Dort wollen sie dann auch noch fleissig genutzt werden mit neuem Zeitplan, damit das ja nicht nicht zu kurz kommt!
Gestern abend so:
Weiterhin möchte ich mehr die Zeit nutzen, die so zwischendurch anfällt, wie meine wöchentliche halbe Stunde auf dem Musikschul-Flur. Dort habe ich heute einfach rumgekritzelt:
Mich interessiert sehr, wie all die anderen kreativen Frauen das so machen.  Heute kommt mir dieser Trennstrich sehr klar und logisch vor, aber ob das immer so sein wird?

Dienstag, 11. Januar 2011

10 Dinge am 11.1.11

Myriam hat es angeregt und ich kann mich in vielen Punkten ihrer Liste nur anschließen, ich mache mir aber eine einfachere Liste und nehme mir für 2011 vor, 10 Skizzenhefte zu füllen.

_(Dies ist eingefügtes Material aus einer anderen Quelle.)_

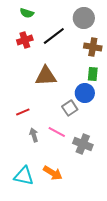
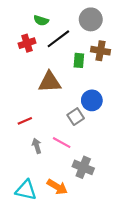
green semicircle: (27, 13) -> (41, 20), moved
green rectangle: (93, 74) -> (79, 60), moved
gray cross: (83, 144) -> (83, 167), moved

Das ist in den letzten Wochen wieder viel zu kurz gekommen.

Da ich in diesen Tagen noch in einer Warteschleife hänge, mein neuer Arbeitsrechner noch nicht da ist, das Telefon im neuen Büro noch nicht funktioniert, miste ich mein Home-Office aus und befreie mich von Balast. Dann fische ich die alten Hängemappen wieder aus dem Altpapier und bastel daraus neue Skizzenhefte:
Ich bitte die schlechte Bildqualtiät zu entschuldigen, derzert lebe ich photoshop-frei, gar nicht so einfach! Das Ganze lässt mich grübeln, was ich genau alles mitnehme... DieTrennung von Arbeit, Kunst und Leben ist nicht so eindeutig. Ich fange einfach mal an.